The current price of MPLX places the company at a large trailing PE of 21.74x, more than 1.62 times above the Oil and Gas’s average of 13.42x. But can investors make a closing judgement of the company’s value based on this bigger multiple? The answer is no, since important variables like the company’s potential to grow and debt levels are ignored in the PE’s calculation. This article will cover some key aspects we should consider in order to determine the best multiple to be used for MPLX. Let’s dive in.
Is MPLX making any money?
The PE multiple is useful for when a company is profitable, which is the case with MPLX. This is because the multiple is not applicable to companies that are not generating positive earnings. Companies like this are often valued based off other relevant factors, using multiples like P/S (price-to-sales) or P/FCF (price-to-free-cash-flow) depending on the business characteristics. Previously, MPLX has always produced a positive bottom line. With upcoming earnings expected to remain positive, PE can be a valid multiple to apply to the company, but let’s see if there is a better alternative.
Is MPLX in a lot of debt?
The company’s debt-to-equity ratio is greater than 1, meaning that creditors provide more than half of the company’s capital. This can be risky, given that in the case of bankruptcy, there’s less of a chance you’d get anything back. Though this is an unlikely scenario for a US$27.93b company. So, what does debt have to do with valuation? The company’s share price theoretically reflects the value of MPLX’s equity only, but its important to account for debt, because debt also contributes to the company’s earnings capacity and risk.
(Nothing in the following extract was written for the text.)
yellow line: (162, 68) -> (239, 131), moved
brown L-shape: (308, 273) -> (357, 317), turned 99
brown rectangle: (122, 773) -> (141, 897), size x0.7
This can be done using enterprise value (EV) instead of share price. EV adds in debt and subtracts cash in order to recognise both sources of funding and is commonly used in the EV/EBITDA multiple.
MPLX’s EV/EBITDA = US$40.94b / US$0 = 20.26x
Will MPLX experience high growth?
According to consensus estimates, earnings are expected to compound at 1.02% every year for the next 5 years. This gives MPLX a rather flat but steady trajectory for the future. Therefore it isn’t essential to adjust our EV/EBITDA multiple to reflect future expectations because the future isn’t expected to look too different from the present. In scenarios where there isn’t stability, using analyst’s forward estimate of EBITDA is recommended. For MPLX, this results in a similar multiple of 20.26x.
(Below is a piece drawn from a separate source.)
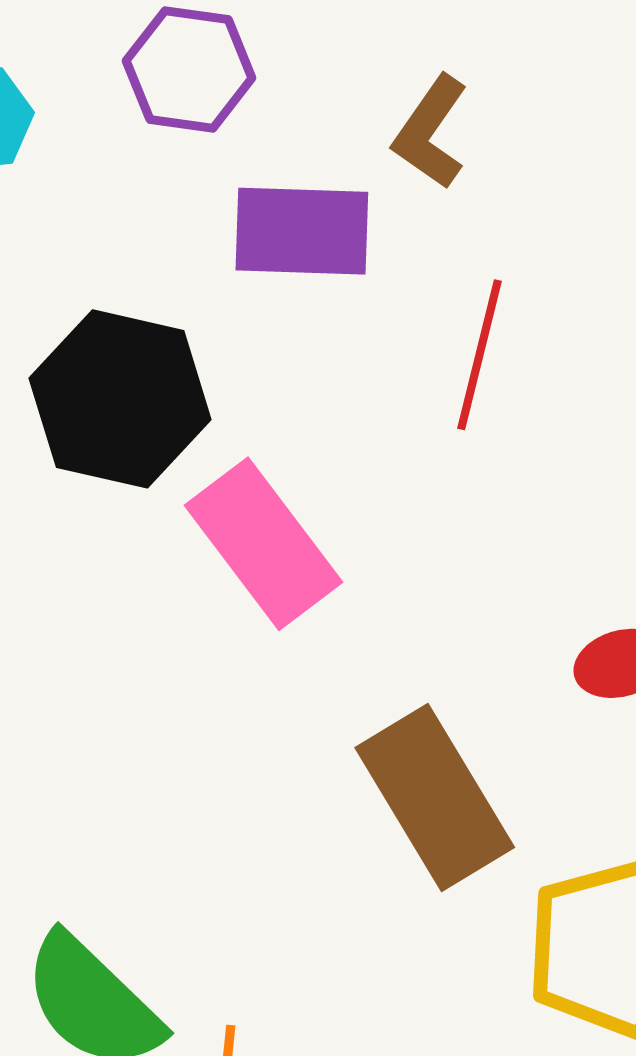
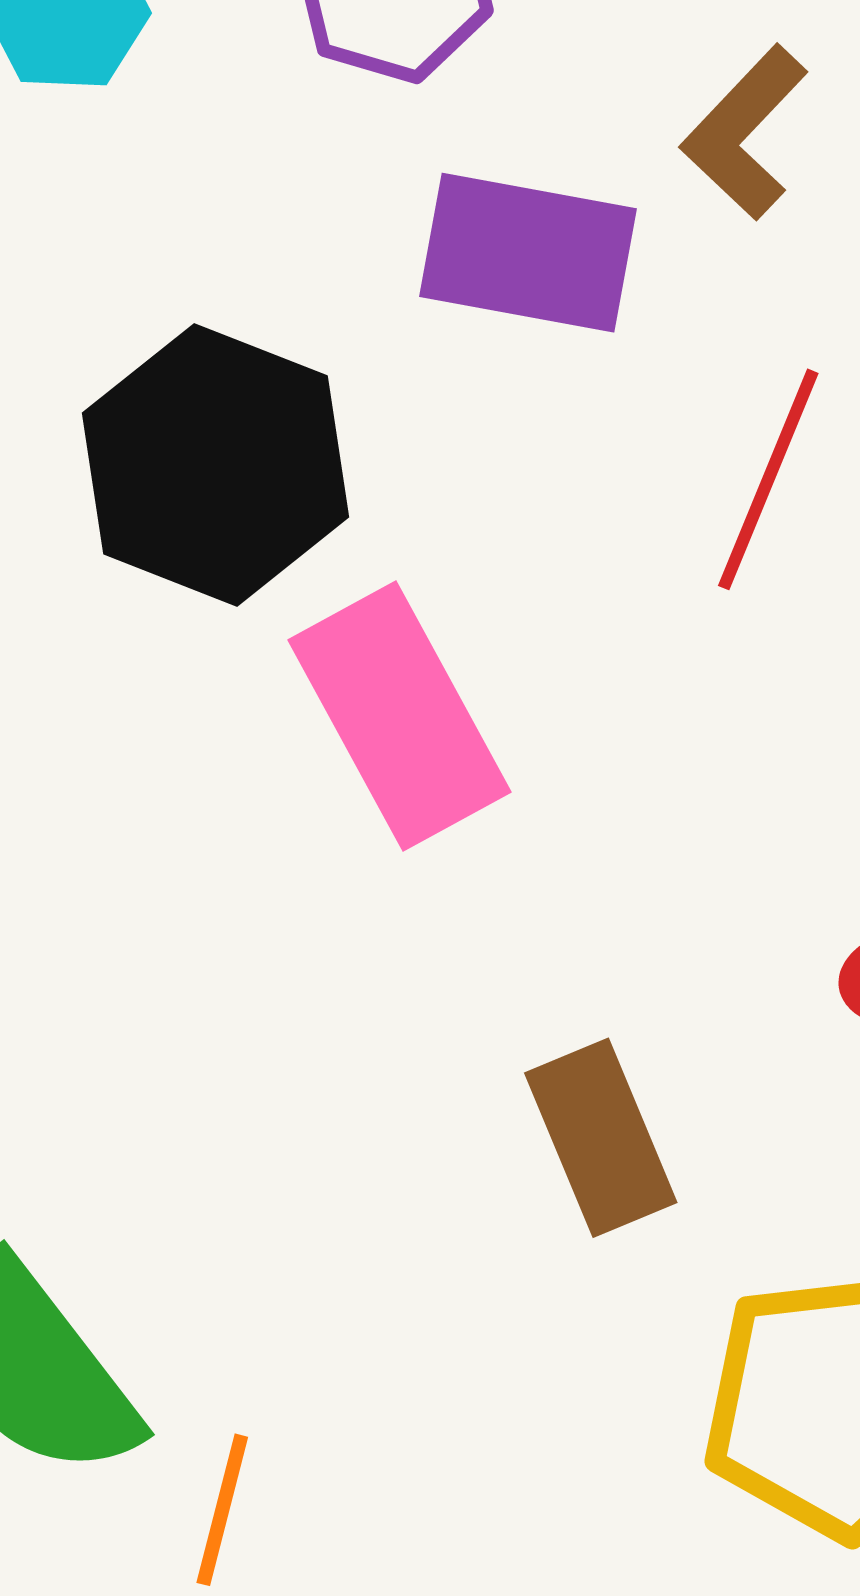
brown rectangle: (435, 798) -> (601, 1138), size x0.7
Looking at relative valuation alone does not give you a complete picture of an investment. There are many important factors I have not taken into account in this article. If you have not done so already, I highly recommend you to complete your research by taking a look at the following:
- Future Outlook: What are well-informed industry analysts predicting for ’s future growth? Take a look at our free research report of analyst consensus for ’s outlook.
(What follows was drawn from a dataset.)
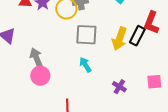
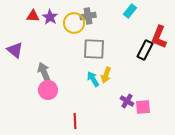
yellow arrow: (119, 39) -> (106, 75), moved, size x0.7
pink square: (154, 82) -> (143, 107), moved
- Past Track Record: Has been consistently performing well irrespective of the ups and downs in the market? Go into more detail in the past performance analysis and take a look at the free visual representations of ‘s historicals for more clarity.
- Other High-Performing Stocks: Are there other stocks that provide better prospects with proven track records? Explore our free list of these great stocks here.